Like many families that carry on traditions of particular professions for generations, my family has a running history of making art as a career. My grandfather Bjorn Egeli left Norway early in life and then settled in the U.S., establishing himself as a successful portrait and marine painter. His wife, my grandmother Lois Baldwin Egeli, was a very accomplished painter. All five of their children pursued careers as professional painters, including my dad, portrait and marine painter Peter Egeli. In my generation at least four of us (that I know of) are working as artists, and I can already see hints that we could have a few more in the next generation who choose to continue the tradition.
It is not unique to have multiple generations of artists in the family, think Peale family, Wyeth family and many others.
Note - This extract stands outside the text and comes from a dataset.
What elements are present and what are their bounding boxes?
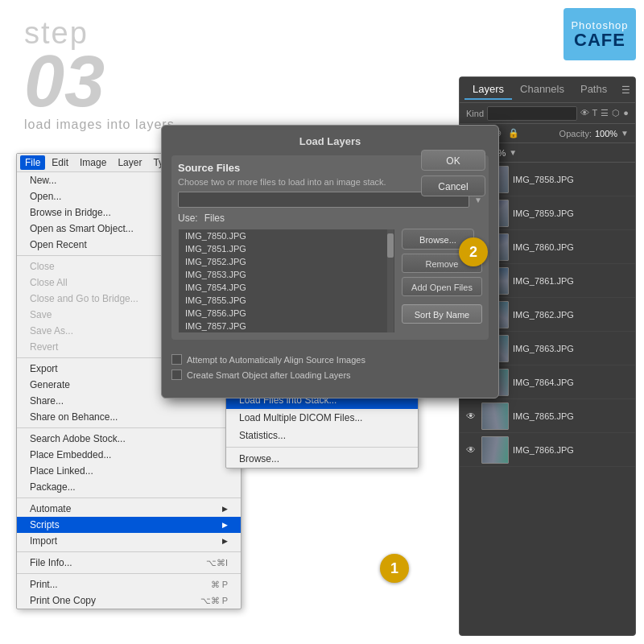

But it seems to be rare, perhaps because it’s a challenging way to earn a living, or perhaps because there are just many other options for the creative types. Having so many artists in one family has benefits (support and understanding, knowledge passed down) as well as difficulties (defining your own work, not stepping on each others’ toes), but on the whole, it provides a rich setting for an interesting life.
My father, Peter Egeli, has written a wonderful book about his father, Bjorn Egeli. While not an in-depth biography, it captures his life through photos of him, his paintings, his boats (he was also a boat-builder), and provides some context for those of us following in his footsteps.
Understanding the context of how we got to where we are now can give us clarity and confidence and a deeper well from which to draw. I am very grateful for the deep well of creativity in my family history.